Thanks. This would all be within my state retiree plan. I think the HSA max is only $1500 per year (and none from the employer since I terminated). For the 3 year gap before MC, I had kind of decided it's not worth the trouble, but I will revisit it next open enrollment period.

Federal guidelines for max HSA contributions are $6,150 per family this year and if you're over 55 you can add another $1,000 to that. I'm not sure how that applies to self-insured plans though. Could the $1,500 max possibly be the out of pocket maximum for the policy?
 
Thanks. This would all be within my state retiree plan.
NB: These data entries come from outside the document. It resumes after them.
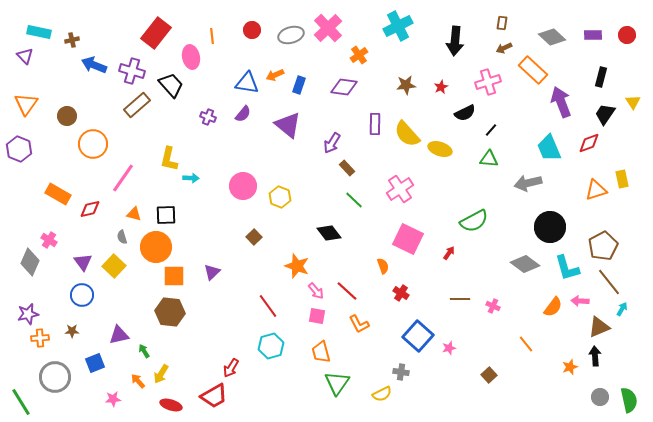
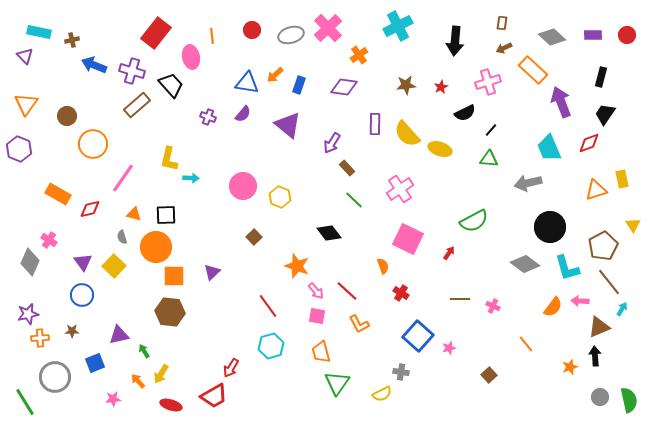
orange arrow at (275, 75): rotated 18 degrees counterclockwise
yellow triangle at (633, 102): moved 123 px down
green line at (21, 402): moved 4 px right
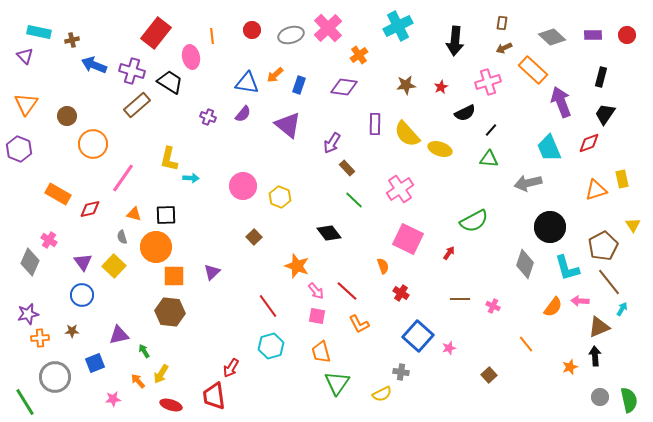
black trapezoid at (171, 85): moved 1 px left, 3 px up; rotated 16 degrees counterclockwise
gray diamond at (525, 264): rotated 72 degrees clockwise
red trapezoid at (214, 396): rotated 112 degrees clockwise
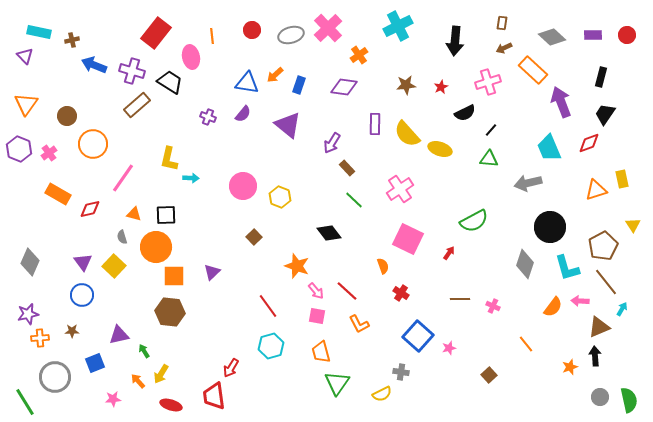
pink cross at (49, 240): moved 87 px up; rotated 21 degrees clockwise
brown line at (609, 282): moved 3 px left
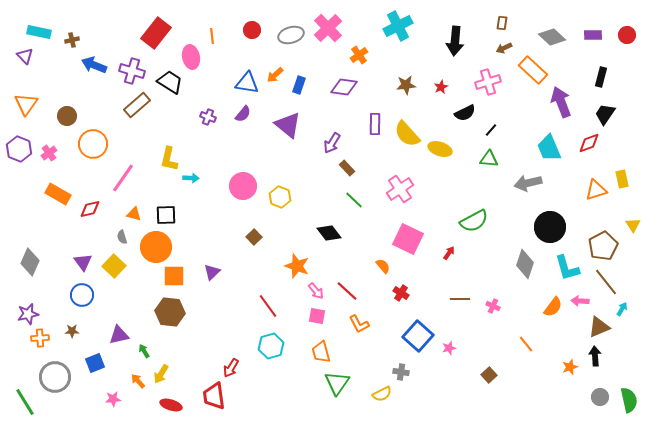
orange semicircle at (383, 266): rotated 21 degrees counterclockwise
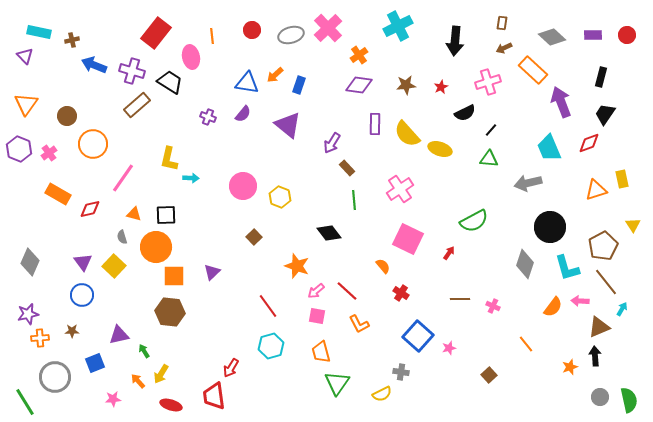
purple diamond at (344, 87): moved 15 px right, 2 px up
green line at (354, 200): rotated 42 degrees clockwise
pink arrow at (316, 291): rotated 90 degrees clockwise
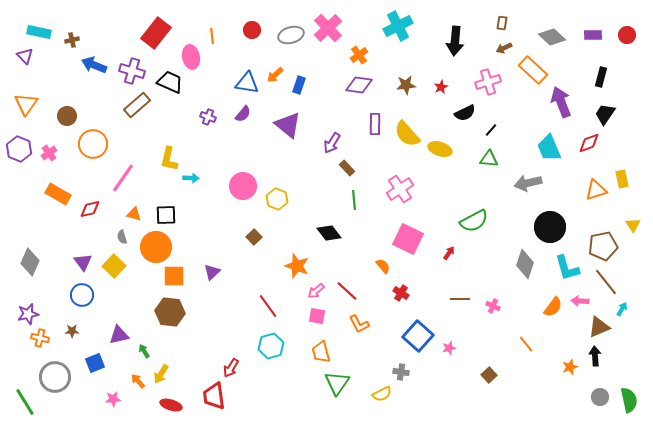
black trapezoid at (170, 82): rotated 8 degrees counterclockwise
yellow hexagon at (280, 197): moved 3 px left, 2 px down
brown pentagon at (603, 246): rotated 16 degrees clockwise
orange cross at (40, 338): rotated 18 degrees clockwise
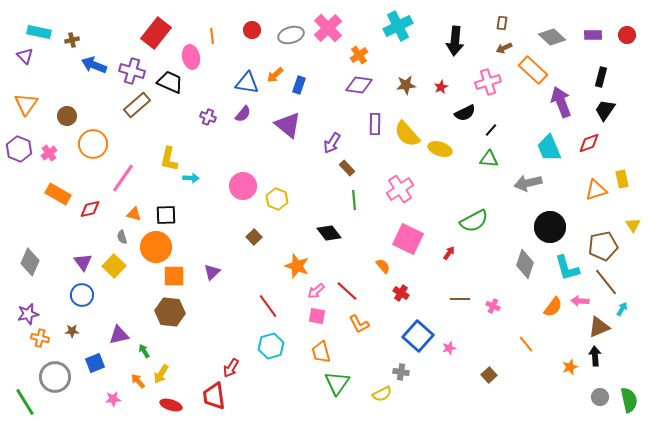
black trapezoid at (605, 114): moved 4 px up
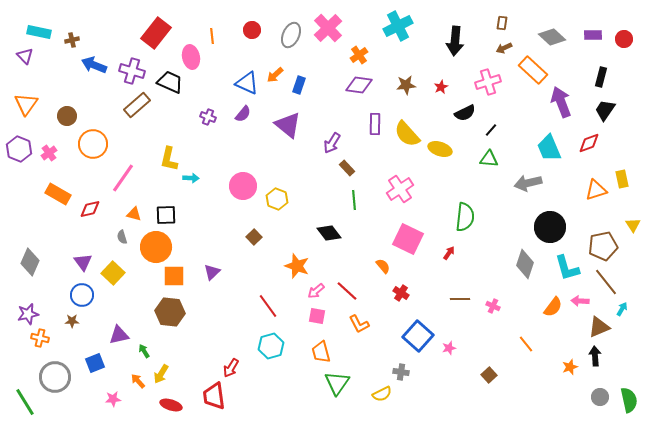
gray ellipse at (291, 35): rotated 50 degrees counterclockwise
red circle at (627, 35): moved 3 px left, 4 px down
blue triangle at (247, 83): rotated 15 degrees clockwise
green semicircle at (474, 221): moved 9 px left, 4 px up; rotated 56 degrees counterclockwise
yellow square at (114, 266): moved 1 px left, 7 px down
brown star at (72, 331): moved 10 px up
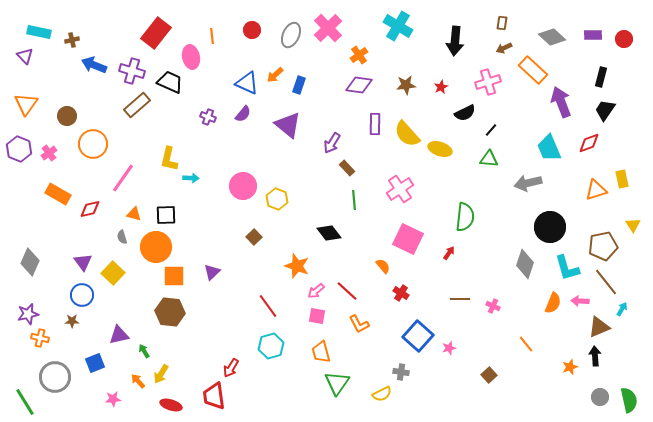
cyan cross at (398, 26): rotated 32 degrees counterclockwise
orange semicircle at (553, 307): moved 4 px up; rotated 15 degrees counterclockwise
I think the HSA max is only $1500 per year (and none from the employer since I terminated). For the 3 year gap before MC, I had kind of decided it's not worth the trouble, but I will revisit it next open enrollment period.
Rich,
The employer contribution is just an incentive for you to move to the HSA. You may want to look at the HSA in terms of tax implications (and why you don't want the employer contribution).

The annual contribution will reduce taxable income by a percentage. Given current interest rates, you get a more in a tax reduction than you can earn on the contribution. At least that was my reasoning when I started my HSA this year (year 2 of retirement).

- Rita
 
Rich,
The employer contribution is just an incentive for you to move to the HSA. You may want to look at the HSA in terms of tax implications (and why you don't want the employer contribution).

The annual contribution will reduce taxable income by a percentage. Given current interest rates, you get a more in a tax reduction than you can earn on the contribution. At least that was my reasoning when I started my HSA this year (year 2 of retirement)
Thanks Rita. Time to revisit the issue. BTW it's not that I don't want the employer contribution, it's the fact that I will no longer be an employee so it's unavailable.

Rich
 
With just a couple of years to go before Medicare kicks in, an HSA account might not be worth the hassle, especially if your taxable income is lower and you are able to deduct most of your premium cost. HSA account management has not been fully embraced by most of the large financial institutions, and where it has been the costs are high and options limited. Most HSA options are with separate businesses set up for that purpose with limited liability.

We have been using HSA's since '06. Pleased with the tax benefit, not so much with the account maintenance.

Edit - I don't mean to sound negative on HSA - they are a good idea and can be useful. Hopefully, the mainstream financial institutions haven't embraced them yet because of the credit crisis and not another reason. A decade of potential tax-deferred accumulation makes the effort worthwhile, and I'm not sure a couple of years would.
 
What I have found most interesting about the Health Care Reform bills temporary bridge is the amount of people it will cover. Taking Oklahoma for example they are spending tons on advertising and when you read the fine print, state is getting $60MM from Fed's and only 1500 people will be able to get the coverage if they can afford it.

I was just surprised at the high cost of $40000 fed subsidy per person covered.

I know we couldn't afford the rates quoted, but suppose there are 1500 in the state that will, not sure.

PS If you look the $5B being spend nationwide, only 125000 will be covered. Will be interesting to see how many will end up signing up in the end.
 
Bringing this thread back up to see if anyone has experience with PCIP they can share. I have a relative in Florida who is retired and 2.5 years short of being Medicare age. He has been uninsured hoping to get by till Medicare starts. His back problems have gotten so bad that he may need surgery. Is PCIP a good choice for him?
 
Bringing this thread back up to see if anyone has experience with PCIP they can share. I have a relative in Florida who is retired and 2.5 years short of being Medicare age. He has been uninsured hoping to get by till Medicare starts. His back problems have gotten so bad that he may need surgery. Is PCIP a good choice for him?

PCIP is about the worst run program I've ever seen, but if that's all he can get, it's better than nothing.